Well, I sent her a short text, saying that if I am Histrionic, then it brings everything into question for me, including my fear, and that I am uncomfortable about coming to session, particularly a double session (the EMDR). I asked for a regular session, if that wouldn't be too inconvenient.

She rang me and clarified over the phone. Thank goodness! She said that she did not mean it diagnostically, that she used the word in a general way to say that my emotions are intense, (outside of my awareness), that it indicated to her that there had been significant emotional neglect for my brain to wire itself that way as a default. She clarified that she did not mean it as a personality disorder, or that I had personality disorder tendencies, or anything like that. I am very relieved, even though I shouldn't be, as nobody chooses to end up with a personality disorder, it's the environment you grow up in.

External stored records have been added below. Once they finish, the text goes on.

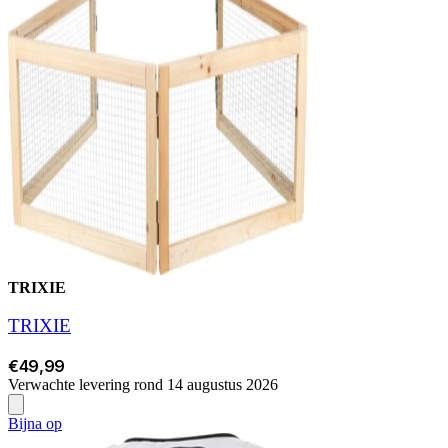
TRIXIE
TRIXIE
€49,99
Verwachte levering rond 14 augustus 2026
Bijna op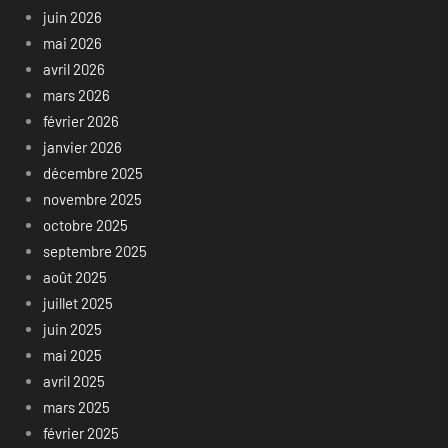
juin 2026
mai 2026
avril 2026
mars 2026
février 2026
janvier 2026
décembre 2025
novembre 2025
octobre 2025
septembre 2025
août 2025
juillet 2025
juin 2025
mai 2025
avril 2025
mars 2025
février 2025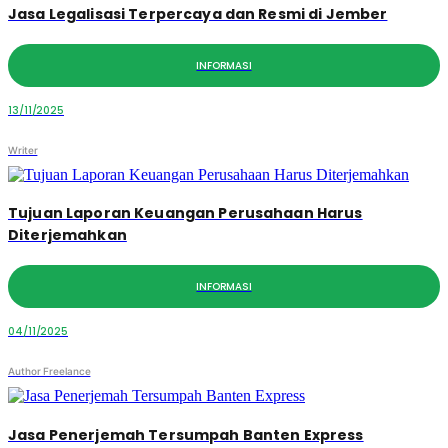
Jasa Legalisasi Terpercaya dan Resmi di Jember
INFORMASI
13/11/2025
Writer
Tujuan Laporan Keuangan Perusahaan Harus
Diterjemahkan
INFORMASI
04/11/2025
Author Freelance
Jasa Penerjemah Tersumpah Banten Express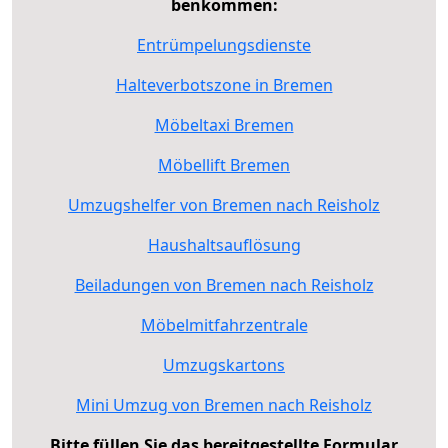
benkommen:
Entrümpelungsdienste
Halteverbotszone in Bremen
Möbeltaxi Bremen
Möbellift Bremen
Umzugshelfer von Bremen nach Reisholz
Haushaltsauflösung
Beiladungen von Bremen nach Reisholz
Möbelmitfahrzentrale
Umzugskartons
Mini Umzug von Bremen nach Reisholz
Bitte füllen Sie das bereitgestellte Formular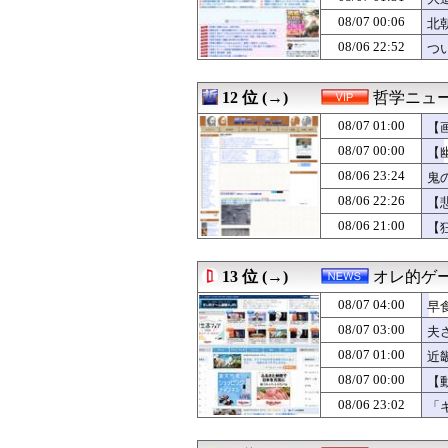
08/07 01:10
【画像】爆乳素人
08/07 00:06
08/07 01:09
【政治】れいわ
北
08/07 01:09
ミヤネ屋に出演し
08/06 22:52
つ
08/07 01:06
某ファストフード
08/07 01:05
【画像】こんな
08/07 01:05
【画像】私のパ
12 位 (→)
哲学ニュー
08/07 01:03
【悲報】小学館
08/07 01:00
【
08/07 01:03
アメリカ底辺層の
08/07 01:03
反抗期の頃に母に
08/07 00:00
【
08/07 01:01
今始めどきのス
08/06 23:24
鬼
08/07 01:00
「期待されたほ
08/06 22:26
08/07 01:00
【競馬】アスコ
【
08/07 01:00
【画像】このボ
08/06 21:00
【
08/07 01:00
【咲-Saki-
08/07 01:00
中日ドラゴンズ、
08/07 01:00
ヤニネコ・みぃ
13 位 (→)
オレ的ゲ
08/07 01:00
近畿大学准教授、
08/07 04:00
早
08/07 01:00
米穀商社の木徳神
08/07 01:00
【たけしの挑戦
08/07 03:00
夫
08/07 01:00
匿名だからいえ
08/07 01:00
近
08/07 01:00
【ポーランド】
術
08/07 00:00
【
08/07 01:00
「承認欲求に魂
08/07 01:00
【ラブライブ！】
08/06 23:02
「
08/07 01:00
韓国人「ロト1等1
08/07 01:00
モンハン自衛隊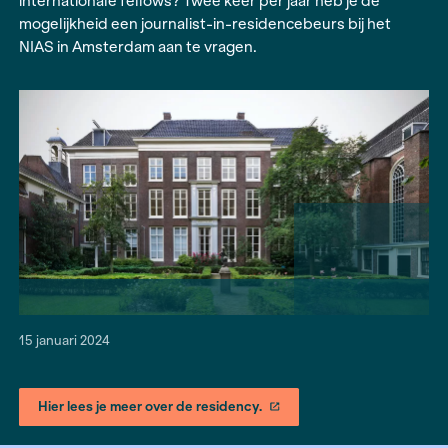
en buitenland een aantal maanden werken aan e
journalistiek project? Denk je dat jouw project geb
input verschillende perspectieven en discipline
internationale fellows? Twee keer per jaar heb j
mogelijkheid een journalist-in-residencebeurs bi
NIAS in Amsterdam aan te vragen.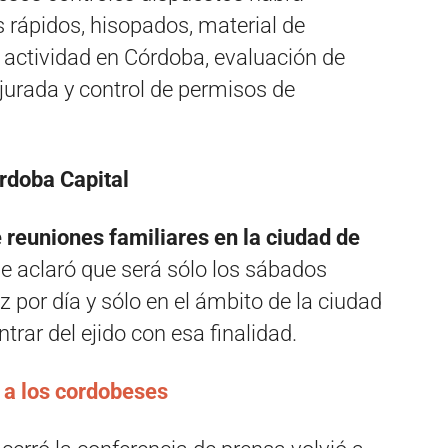
s rápidos, hisopados, material de
 actividad en Córdoba, evaluación de
jurada y control de permisos de
rdoba Capital
e reuniones familiares en la ciudad de
e aclaró que será sólo los sábados
 por día y sólo en el ámbito de la ciudad
trar del ejido con esa finalidad.
d a los cordobeses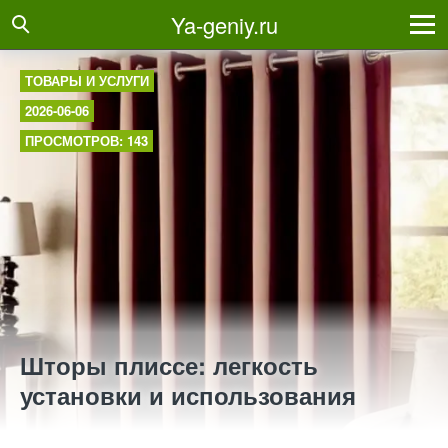
Ya-geniy.ru
ТОВАРЫ И УСЛУГИ
2026-06-06
ПРОСМОТРОВ: 143
Шторы плиссе: легкость
установки и использования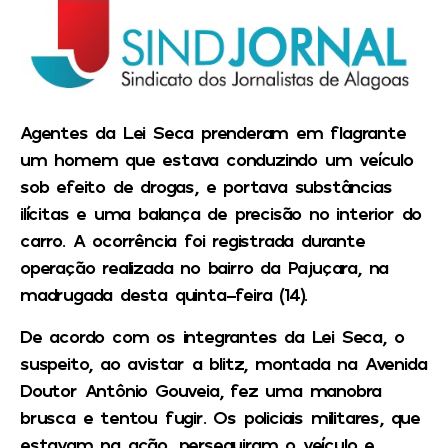
Agentes da Lei Seca prenderam em flagrante
um homem que estava conduzindo um veículo
sob efeito de drogas, e portava substâncias
ilícitas e uma balança de precisão no interior do
carro. A ocorrência foi registrada durante
operação realizada no bairro da Pajuçara, na
madrugada desta quinta-feira (14).
De acordo com os integrantes da Lei Seca, o
suspeito, ao avistar a blitz, montada na Avenida
Doutor Antônio Gouveia, fez uma manobra
brusca e tentou fugir. Os policiais militares, que
estavam na ação, perseguiram o veículo e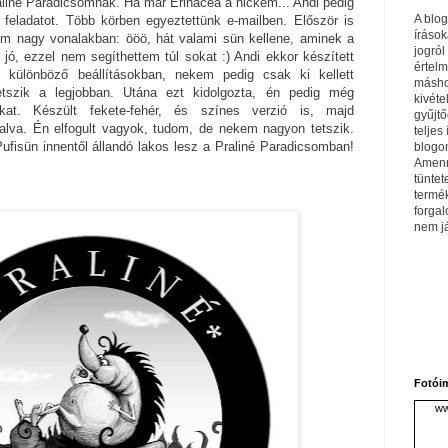
aliné Paradicsomnak. Ha már Erinacea a nickem... Andi pedig
A blo
 feladatot. Több körben egyeztettünk e-mailben. Először is
írások
eim nagy vonalakban: ööö, hát valami sün kellene, aminek a
jogról
ó, ezzel nem segíthettem túl sokat :) Andi ekkor készített
értel
l, különböző beállításokban, nekem pedig csak ki kellett
máshol
etszik a legjobban. Utána ezt kidolgozta, én pedig még
kivéte
sokat. Készült fekete-fehér, és színes verzió is, majd
gyűjtő
lalva. Én elfogult vagyok, tudom, de nekem nagyon tetszik.
teljes 
fisün innentől állandó lakos lesz a Praliné Paradicsomban!
blogom
Amenn
tüntet
termé
forga
nem j
Fotói
ww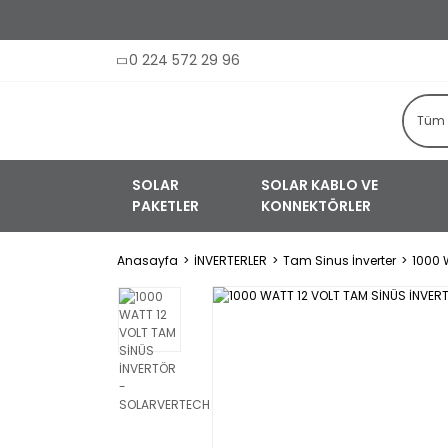
0 224 572 29 96
SOLAR
SOLAR KABLO VE
PAKETLER
KONNEKTÖRLER
Anasayfa
İNVERTERLER
Tam Sinus İnverter
1000 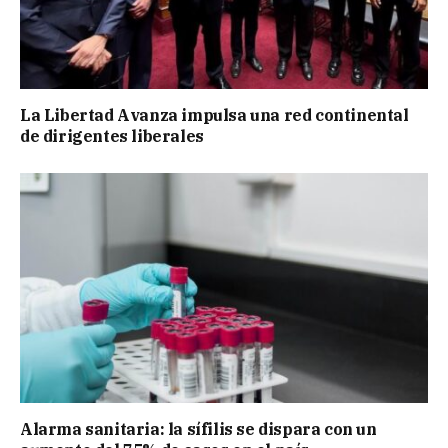
La Libertad Avanza impulsa una red continental
de dirigentes liberales
Alarma sanitaria: la sífilis se dispara con un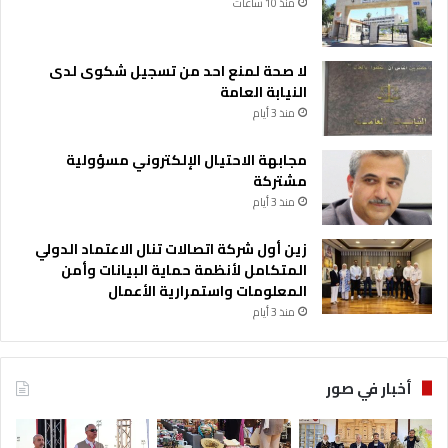
منذ 10 ساعات
لا صحة لمنع احد من تسجيل شكوى لدى
النيابة العامة
منذ 3 أيام
مجابهة الاحتيال الإلكتروني مسؤولية
مشتركة
منذ 3 أيام
زين أول شركة اتصالات تنال الاعتماد الدولي
المتكامل لأنظمة حماية البيانات وأمن
المعلومات واستمرارية الأعمال
منذ 3 أيام
أخبار في صور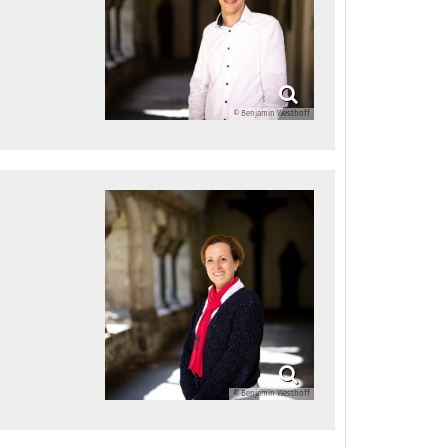
© Benjamin Westhoff
© Benjamin Westhoff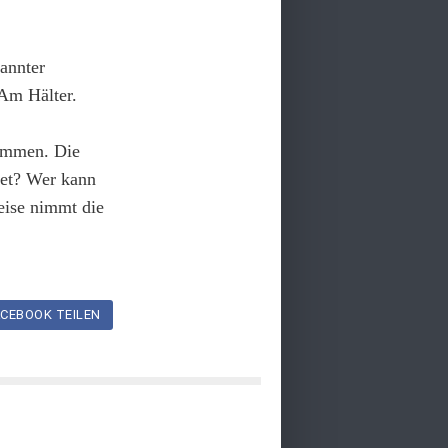
kannter
 Am Hälter.
kommen. Die
tet? Wer kann
ise nimmt die
CEBOOK TEILEN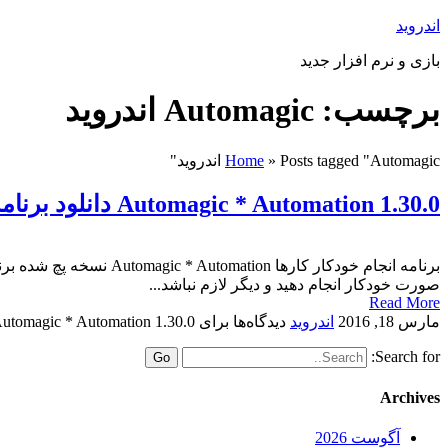
اندروید
بازی و نرم افزار جدید
برچسب: Automagic اندروید
Posts tagged "Automagic اندروید"
»
Home
Automagic * Automation 1.30.0 دانلود برنامه انجام خودکار کارها در اندروید
صورت خودکار انجام دهید و دیگر لازم نباشد...
Read More
مارس 18, 2016
اندروید
دیدگاه‌ها
برای Automagic * Automation 1.30.0 دانلود برنامه انجام خودکار کارها در اندروید
Search for:
Archives
آگوست 2026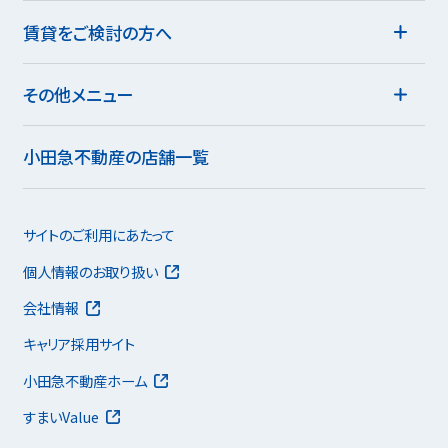
賃貸をご検討の方へ
その他メニュー
小田急不動産の店舗一覧
サイトのご利用にあたって
個人情報のお取り扱い
会社情報
キャリア採用サイト
小田急不動産ホーム
すまいValue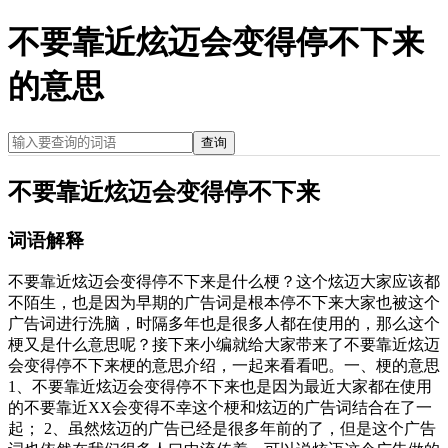
不要靠近炫迈会变得停不下来
的意思
查询
不要靠近炫迈会变得停不下来
词语解释
不要靠近炫迈会变得停不下来是什么梗？这个炫迈大家应该都
不陌生，也是因为早期的广告词是根本停不下来大家也被这个
广告词进行洗脑，时隔多年也是很多人都在使用的，那么这个
梗又是什么意思呢？接下来小编就给大家带来了不要靠近炫迈
会变得停不下来梗的意思介绍，一起来看看吧。一、梗的意思
1、不要靠近炫迈会变得停不下来也是因为最近大家都在使用
的不要靠近XX会变得不幸这个梗和炫迈的广告词结合在了一
起； 2、虽然炫迈的广告已经是很多年前的了，但是这个广告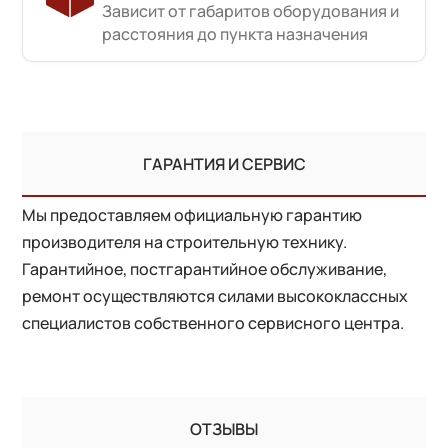
Зависит от габаритов оборудования и
расстояния до пункта назначения
ГАРАНТИЯ И СЕРВИС
Мы предоставляем официальную гарантию
производителя на строительную технику.
Гарантийное, постгарантийное обслуживание,
ремонт осуществляются силами высококлассных
специалистов собственного сервисного центра.
ОТЗЫВЫ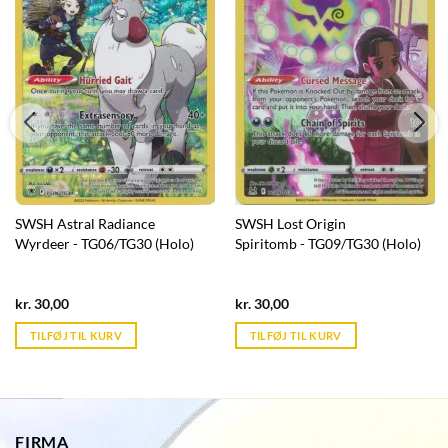
SWSH Astral Radiance
SWSH Lost Origin
Wyrdeer - TG06/TG30 (Holo)
Spiritomb - TG09/TG30 (Holo)
Current
Current
kr.
30,00
kr.
30,00
price
price
is:
is:
TILFØJ TIL KURV
TILFØJ TIL KURV
kr. 39,95.
kr. 39,95.
FIRMA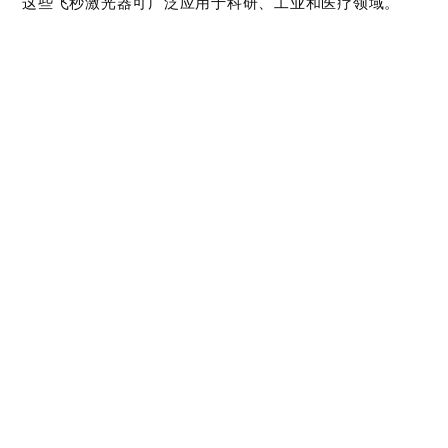
这些飞秒激光器可广泛应用于科研、工业和医疗领域。
最大
最大
平均
单脉
重复
特有
产品
脉宽
输出
冲能
频率
功能
功率
量
设计
< 190 fs –
单脉
紧凑
20 ps
120 W
2 mJ
冲 –
风冷
(可
10 MHz
水冷
调)
可选
CEP
< 100 fs –
稳定
单脉
20 ps
系统
20 W
5 mJ
冲 –
(可
重复
1 MHz
调)
频率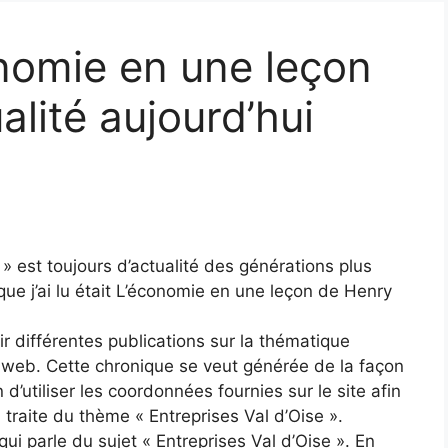
nomie en une leçon
alité aujourd’hui
 est toujours d’actualité des générations plus
que j’ai lu était L’économie en une leçon de Henry
ir différentes publications sur la thématique
e web. Cette chronique se veut générée de la façon
n d’utiliser les coordonnées fournies sur le site afin
 traite du thème « Entreprises Val d’Oise ».
ui parle du sujet « Entreprises Val d’Oise ». En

I had ended up before the call questioning my knowledge of myself, second guessing every reaction in case I was overdoing it, and freaked out - in effect I was actually doing what she said I did, and reacting very strongly. Not with awareness, but just because of my emotional setting being weird. I also thought it might mean that I was reacting with more fear than I should have been, (re the core PTSD issue), but she said that she thinks that is a big part of what's behind it. So I will do the EMDR after all.

Perhaps I am too keenly looking for signs of negative reactions or rejection. There was a lot of that in my childhood, and I probably am too sensitive to it.

Lol Scout - evening out our emotional responses would be good if we could only manage it!

I do feel like such a boofhead. It was doing my head in, but I feel a lot better than I did. Thanks to all of you.
 
Perhaps I am too keenly looking for signs of negative reactions or rejection. There was a lot of that in my childhood, and I probably am too sensitive to it.

macca, I think that comment shows a lot of insight. I'm glad you sent the text and had the conversation I'm also glad your t called you. I think that shows concern and awareness on her part. Sometimes, in the learning process, I think we actually have to confront things like this to learn how to work through them. Sounds to me like you've done that. Glad you're feeling better, good luck with the EMDR!